[Rendered page images]
>>>>
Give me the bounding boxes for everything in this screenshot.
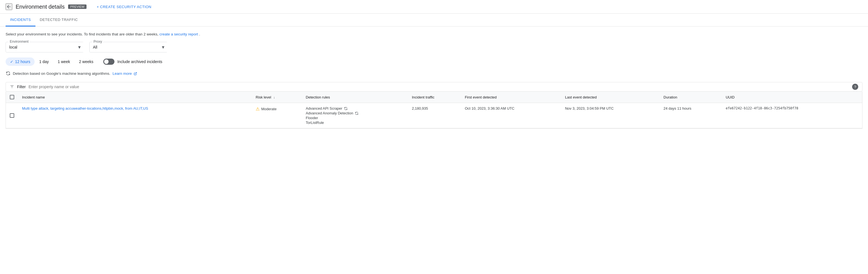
learn-more-link[interactable]: Learn more xyxy=(113,71,137,75)
rule-item-3: TorListRule xyxy=(306,121,404,125)
main-content: Select your environment to see your inci… xyxy=(0,27,868,134)
time-filter-row: ✓ 12 hours 1 day 1 week 2 weeks Include … xyxy=(6,58,862,66)
risk-level-sort-icon: ↓ xyxy=(273,95,275,99)
external-link-icon xyxy=(134,72,137,75)
uuid-cell: efe67242-b122-4f18-86c3-7254fb750f78 xyxy=(722,103,862,128)
rule-refresh-icon-1 xyxy=(355,111,359,115)
create-security-action-button[interactable]: + CREATE SECURITY ACTION xyxy=(97,5,151,9)
time-filter-1w-label: 1 week xyxy=(58,59,70,64)
archive-toggle-area: Include archived incidents xyxy=(103,59,162,65)
incident-traffic-cell: 2,180,935 xyxy=(408,103,461,128)
check-icon: ✓ xyxy=(10,59,13,64)
environment-label: Environment xyxy=(9,40,30,43)
proxy-field: Proxy All proxy1 proxy2 ▾ xyxy=(89,42,167,53)
col-uuid: UUID xyxy=(722,92,862,103)
incident-name-cell: Multi type attack, targeting accuweather… xyxy=(18,103,252,128)
time-filter-12h-label: 12 hours xyxy=(15,59,30,64)
filter-label: Filter xyxy=(17,85,26,89)
col-duration: Duration xyxy=(659,92,722,103)
info-line: Select your environment to see your inci… xyxy=(6,32,862,36)
environment-select[interactable]: local production staging xyxy=(6,42,84,52)
time-filter-12h[interactable]: ✓ 12 hours xyxy=(6,58,35,66)
learn-more-label: Learn more xyxy=(113,71,132,75)
col-checkbox xyxy=(6,92,18,103)
table-row: Multi type attack, targeting accuweather… xyxy=(6,103,862,128)
rule-item-0: Advanced API Scraper xyxy=(306,106,404,111)
environment-field: Environment local production staging ▾ xyxy=(6,42,84,53)
filter-icon xyxy=(10,85,14,89)
tab-detected-traffic[interactable]: DETECTED TRAFFIC xyxy=(35,14,82,27)
col-incident-traffic: Incident traffic xyxy=(408,92,461,103)
detection-rules-list: Advanced API Scraper Advanced Anomaly De… xyxy=(306,106,404,125)
ml-icon xyxy=(6,71,10,76)
select-all-checkbox[interactable] xyxy=(10,95,14,99)
risk-level-cell: ⚠ Moderate xyxy=(252,103,302,128)
col-incident-name: Incident name xyxy=(18,92,252,103)
preview-badge: PREVIEW xyxy=(68,4,87,9)
risk-level-value: ⚠ Moderate xyxy=(256,106,298,112)
filters-row: Environment local production staging ▾ P… xyxy=(6,42,862,53)
col-last-event: Last event detected xyxy=(561,92,659,103)
last-event-cell: Nov 3, 2023, 3:04:59 PM UTC xyxy=(561,103,659,128)
time-filter-1w[interactable]: 1 week xyxy=(53,58,74,66)
filter-input[interactable] xyxy=(28,85,858,89)
proxy-label: Proxy xyxy=(92,40,103,43)
filter-bar[interactable]: Filter ? xyxy=(6,82,862,92)
rule-item-2: Flooder xyxy=(306,116,404,120)
col-first-event: First event detected xyxy=(461,92,561,103)
duration-cell: 24 days 11 hours xyxy=(659,103,722,128)
row-checkbox-cell xyxy=(6,103,18,128)
rule-refresh-icon-0 xyxy=(344,106,348,111)
incident-name-link[interactable]: Multi type attack, targeting accuweather… xyxy=(22,106,148,111)
page-title: Environment details xyxy=(16,4,65,10)
rule-item-1: Advanced Anomaly Detection xyxy=(306,111,404,115)
create-security-report-link[interactable]: create a security report xyxy=(159,32,198,36)
page-header: Environment details PREVIEW + CREATE SEC… xyxy=(0,0,868,14)
col-detection-rules: Detection rules xyxy=(302,92,408,103)
first-event-cell: Oct 10, 2023, 3:36:30 AM UTC xyxy=(461,103,561,128)
col-risk-level[interactable]: Risk level ↓ xyxy=(252,92,302,103)
time-filter-1d-label: 1 day xyxy=(39,59,49,64)
time-filter-2w-label: 2 weeks xyxy=(79,59,93,64)
info-text-after: . xyxy=(199,32,200,36)
tab-incidents[interactable]: INCIDENTS xyxy=(6,14,35,27)
risk-warning-icon: ⚠ xyxy=(256,106,259,112)
back-button[interactable] xyxy=(6,3,12,10)
incidents-table: Incident name Risk level ↓ Detection rul… xyxy=(6,92,862,128)
row-checkbox[interactable] xyxy=(10,113,14,118)
time-filter-1d[interactable]: 1 day xyxy=(35,58,53,66)
archive-toggle[interactable] xyxy=(103,59,115,65)
incidents-table-container: Incident name Risk level ↓ Detection rul… xyxy=(6,92,862,129)
tabs-bar: INCIDENTS DETECTED TRAFFIC xyxy=(0,14,868,27)
proxy-select[interactable]: All proxy1 proxy2 xyxy=(90,42,168,52)
detection-info: Detection based on Google's machine lear… xyxy=(6,71,862,76)
table-header-row: Incident name Risk level ↓ Detection rul… xyxy=(6,92,862,103)
info-text-before: Select your environment to see your inci… xyxy=(6,32,158,36)
time-filter-2w[interactable]: 2 weeks xyxy=(74,58,98,66)
help-icon[interactable]: ? xyxy=(852,84,858,90)
detection-rules-cell: Advanced API Scraper Advanced Anomaly De… xyxy=(302,103,408,128)
archive-toggle-label: Include archived incidents xyxy=(117,59,162,64)
detection-info-text: Detection based on Google's machine lear… xyxy=(13,71,110,75)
<<<<
=== REQUIREMENT ===
Could you reproduce every record above exactly, leaving out any pictures?

=== RESPONSE BOX ===
Give me the bounding boxes for everything in this screenshot.
learn-more-link[interactable]: Learn more xyxy=(113,71,137,75)
rule-item-3: TorListRule xyxy=(306,121,404,125)
main-content: Select your environment to see your inci… xyxy=(0,27,868,134)
time-filter-row: ✓ 12 hours 1 day 1 week 2 weeks Include … xyxy=(6,58,862,66)
risk-level-sort-icon: ↓ xyxy=(273,95,275,99)
external-link-icon xyxy=(134,72,137,75)
uuid-cell: efe67242-b122-4f18-86c3-7254fb750f78 xyxy=(722,103,862,128)
rule-refresh-icon-1 xyxy=(355,111,359,115)
create-security-action-button[interactable]: + CREATE SECURITY ACTION xyxy=(97,5,151,9)
time-filter-1w-label: 1 week xyxy=(58,59,70,64)
archive-toggle-area: Include archived incidents xyxy=(103,59,162,65)
incident-traffic-cell: 2,180,935 xyxy=(408,103,461,128)
check-icon: ✓ xyxy=(10,59,13,64)
environment-label: Environment xyxy=(9,40,30,43)
proxy-field: Proxy All proxy1 proxy2 ▾ xyxy=(89,42,167,53)
col-uuid: UUID xyxy=(722,92,862,103)
incident-name-cell: Multi type attack, targeting accuweather… xyxy=(18,103,252,128)
time-filter-12h-label: 12 hours xyxy=(15,59,30,64)
filter-label: Filter xyxy=(17,85,26,89)
col-duration: Duration xyxy=(659,92,722,103)
info-line: Select your environment to see your inci… xyxy=(6,32,862,36)
environment-select[interactable]: local production staging xyxy=(6,42,84,52)
time-filter-12h[interactable]: ✓ 12 hours xyxy=(6,58,35,66)
learn-more-label: Learn more xyxy=(113,71,132,75)
col-checkbox xyxy=(6,92,18,103)
table-row: Multi type attack, targeting accuweather… xyxy=(6,103,862,128)
rule-item-0: Advanced API Scraper xyxy=(306,106,404,111)
environment-field: Environment local production staging ▾ xyxy=(6,42,84,53)
filter-icon xyxy=(10,85,14,89)
tab-detected-traffic[interactable]: DETECTED TRAFFIC xyxy=(35,14,82,27)
col-incident-traffic: Incident traffic xyxy=(408,92,461,103)
detection-rules-list: Advanced API Scraper Advanced Anomaly De… xyxy=(306,106,404,125)
ml-icon xyxy=(6,71,10,76)
select-all-checkbox[interactable] xyxy=(10,95,14,99)
risk-level-cell: ⚠ Moderate xyxy=(252,103,302,128)
col-incident-name: Incident name xyxy=(18,92,252,103)
preview-badge: PREVIEW xyxy=(68,4,87,9)
risk-level-value: ⚠ Moderate xyxy=(256,106,298,112)
filters-row: Environment local production staging ▾ P… xyxy=(6,42,862,53)
col-last-event: Last event detected xyxy=(561,92,659,103)
last-event-cell: Nov 3, 2023, 3:04:59 PM UTC xyxy=(561,103,659,128)
time-filter-1w[interactable]: 1 week xyxy=(53,58,74,66)
filter-input[interactable] xyxy=(28,85,858,89)
proxy-label: Proxy xyxy=(92,40,103,43)
filter-bar[interactable]: Filter ? xyxy=(6,82,862,92)
rule-item-2: Flooder xyxy=(306,116,404,120)
col-first-event: First event detected xyxy=(461,92,561,103)
duration-cell: 24 days 11 hours xyxy=(659,103,722,128)
row-checkbox-cell xyxy=(6,103,18,128)
rule-refresh-icon-0 xyxy=(344,106,348,111)
incident-name-link[interactable]: Multi type attack, targeting accuweather… xyxy=(22,106,148,111)
page-title: Environment details xyxy=(16,4,65,10)
rule-item-1: Advanced Anomaly Detection xyxy=(306,111,404,115)
create-security-report-link[interactable]: create a security report xyxy=(159,32,198,36)
page-header: Environment details PREVIEW + CREATE SEC… xyxy=(0,0,868,14)
col-detection-rules: Detection rules xyxy=(302,92,408,103)
first-event-cell: Oct 10, 2023, 3:36:30 AM UTC xyxy=(461,103,561,128)
col-risk-level[interactable]: Risk level ↓ xyxy=(252,92,302,103)
time-filter-1d-label: 1 day xyxy=(39,59,49,64)
time-filter-2w-label: 2 weeks xyxy=(79,59,93,64)
info-text-after: . xyxy=(199,32,200,36)
tab-incidents[interactable]: INCIDENTS xyxy=(6,14,35,27)
risk-warning-icon: ⚠ xyxy=(256,106,259,112)
back-button[interactable] xyxy=(6,3,12,10)
incidents-table: Incident name Risk level ↓ Detection rul… xyxy=(6,92,862,128)
row-checkbox[interactable] xyxy=(10,113,14,118)
time-filter-1d[interactable]: 1 day xyxy=(35,58,53,66)
archive-toggle[interactable] xyxy=(103,59,115,65)
incidents-table-container: Incident name Risk level ↓ Detection rul… xyxy=(6,92,862,129)
tabs-bar: INCIDENTS DETECTED TRAFFIC xyxy=(0,14,868,27)
proxy-select[interactable]: All proxy1 proxy2 xyxy=(90,42,168,52)
detection-info: Detection based on Google's machine lear… xyxy=(6,71,862,76)
table-header-row: Incident name Risk level ↓ Detection rul… xyxy=(6,92,862,103)
info-text-before: Select your environment to see your inci… xyxy=(6,32,158,36)
time-filter-2w[interactable]: 2 weeks xyxy=(74,58,98,66)
help-icon[interactable]: ? xyxy=(852,84,858,90)
detection-rules-cell: Advanced API Scraper Advanced Anomaly De… xyxy=(302,103,408,128)
archive-toggle-label: Include archived incidents xyxy=(117,59,162,64)
detection-info-text: Detection based on Google's machine lear… xyxy=(13,71,110,75)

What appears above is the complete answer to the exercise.